Das bundesweite Selbsthilfenetzwerk der Junkies, Ehemaligen und Substituierten
JES wurde 1989 im Rahmen eines Fortbildungsseminars der Deutschen AIDS-Hilfe e.V. in Hamburg als Selbsthilfenetzwerk und Interessenvertretung von und für Menschen gegründet, die illegalisierte Drogen nehmen oder welche genommen haben. Mittlerweile arbeiten mehr als 30 Gruppen, Initiativen und Vereine sowie zahlreiche Einzelaktivist(inn)en im JES-Netzwerk zusammen.
Unser Ziel ist es, ein menschenwürdiges, selbstbestimmtes Leben mit Drogen zu ermöglichen, also ohne Bedrohung durch Strafverfolgung, Kriminalisierung, Krankheit und Ausgrenzung. Um dieses Ziel zu erreichen, leisten wir Hilfe zur Selbsthilfe und setzen uns für eine grundsätzliche Neuorientierung der Drogenpolitik ein – das heißt vor allem: Abkehr von der alleinigen Orientierung an der Abstinenz sowie Abschied von Unterdrückung und Verfolgung von Drogengebrauch und Drogengebraucher(inne)n.
Da eine solche Neuorientierung nicht von heute auf morgen zu erreichen ist, verfolgen wir eine „Politik der kleinen Schritte“ und leisten auch gesellschaftliche Arbeit. Dazu gehört zum Beispiel, die Öffentlichkeit über die Zusammenhänge zwischen Drogenkonsum und Drogenproblemen aufzuklären und ein Bewusstsein dafür zu schaffen, mit welchen menschenunwürdigen Zuständen und zerstörerischen Prozessen Drogen konsumierende Frauen und Männer gegenwärtig konfrontiert sind, wie diese zustande kommen und wie diese Wirkzusammenhänge aufgelöst werden können.
Dabei verherrlichen wir den Drogenkonsum weder, noch rufen wir zu ihm auf.

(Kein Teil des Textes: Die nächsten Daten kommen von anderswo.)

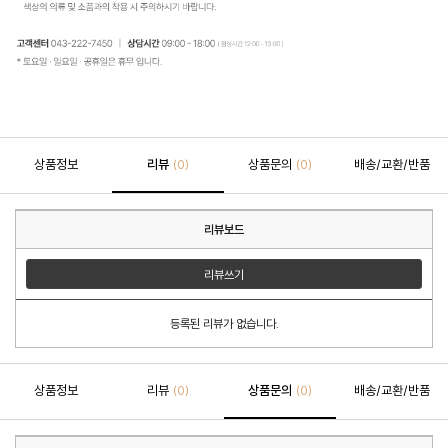
상품정보
리뷰
상품문의
배송/교환/반품
(0)
(0)
리뷰보드
리뷰쓰기
등록된 리뷰가 없습니다.
상품정보
리뷰
상품문의
배송/교환/반품
(0)
(0)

Auch wir wissen, dass manche Drogengebraucher(innen) nicht ohne Drogen leben können. Wir wissen aber auch, dass viele nicht ohne Drogen leben wollen und (mehr oder weniger) souverän mit ihnen umgehen können. Wir akzeptieren deshalb jede Entscheidung – mit oder ohne Drogen leben zu wollen.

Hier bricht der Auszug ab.